■ EXERCISE: An exact restatement of the entire listing is needed, excluding all images.
::::::::::
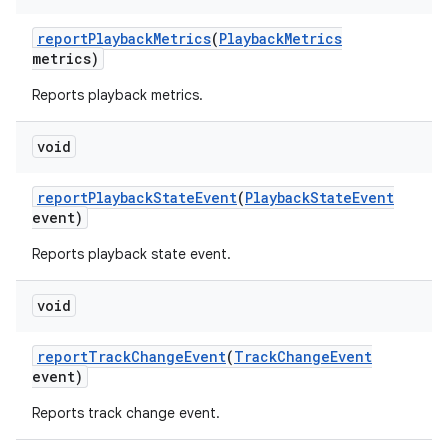
report
Playback
Metrics
(
Playback
Metrics
metrics)
Reports playback metrics.
void
on
report
Playback
State
Event
(
Playback
State
Event
event)
Reports playback state event.
void
report
Track
Change
Event
(
Track
Change
Event
event)
Reports track change event.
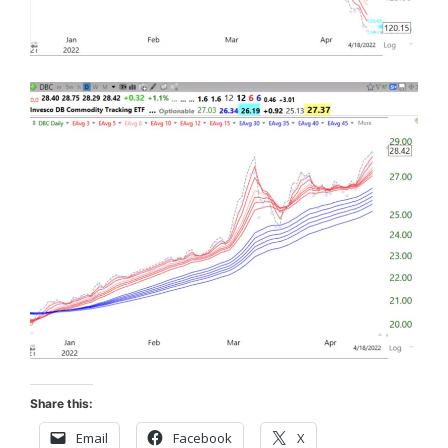
Share this:
Email
Facebook
X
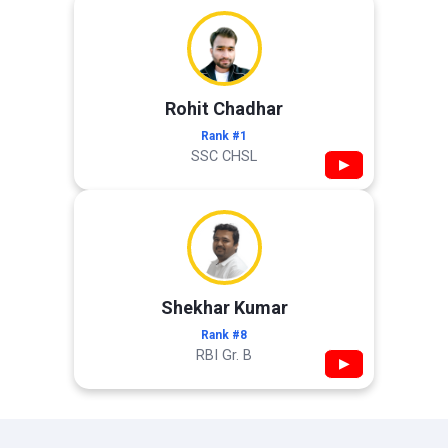
Rohit Chadhar
Rank #1
SSC CHSL
▶
Shekhar Kumar
Rank #8
RBI Gr. B
▶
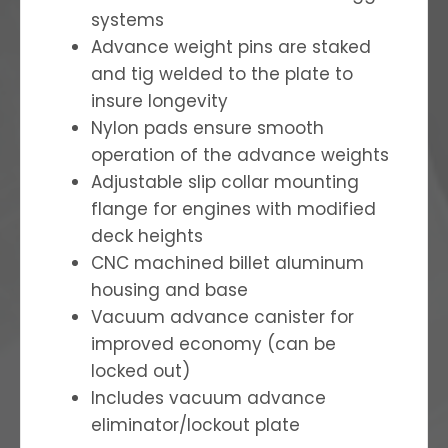
systems
Advance weight pins are staked
and tig welded to the plate to
insure longevity
Nylon pads ensure smooth
operation of the advance weights
Adjustable slip collar mounting
flange for engines with modified
deck heights
CNC machined billet aluminum
housing and base
Vacuum advance canister for
improved economy (can be
locked out)
Includes vacuum advance
eliminator/lockout plate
::::::::::
■ RESPONSE AREA:
report
Playback
Metrics
(
Playback
Metrics
metrics)
Reports playback metrics.
void
on
report
Playback
State
Event
(
Playback
State
Event
event)
Reports playback state event.
void
report
Track
Change
Event
(
Track
Change
Event
event)
Reports track change event.
Share this:
Email
Facebook
X
Rohit Chadhar
Rank #1
SSC CHSL
▶
Shekhar Kumar
Rank #8
RBI Gr. B
▶
systems
Advance weight pins are staked
and tig welded to the plate to
insure longevity
Nylon pads ensure smooth
operation of the advance weights
Adjustable slip collar mounting
flange for engines with modified
deck heights
CNC machined billet aluminum
housing and base
Vacuum advance canister for
improved economy (can be
locked out)
Includes vacuum advance
eliminator/lockout plate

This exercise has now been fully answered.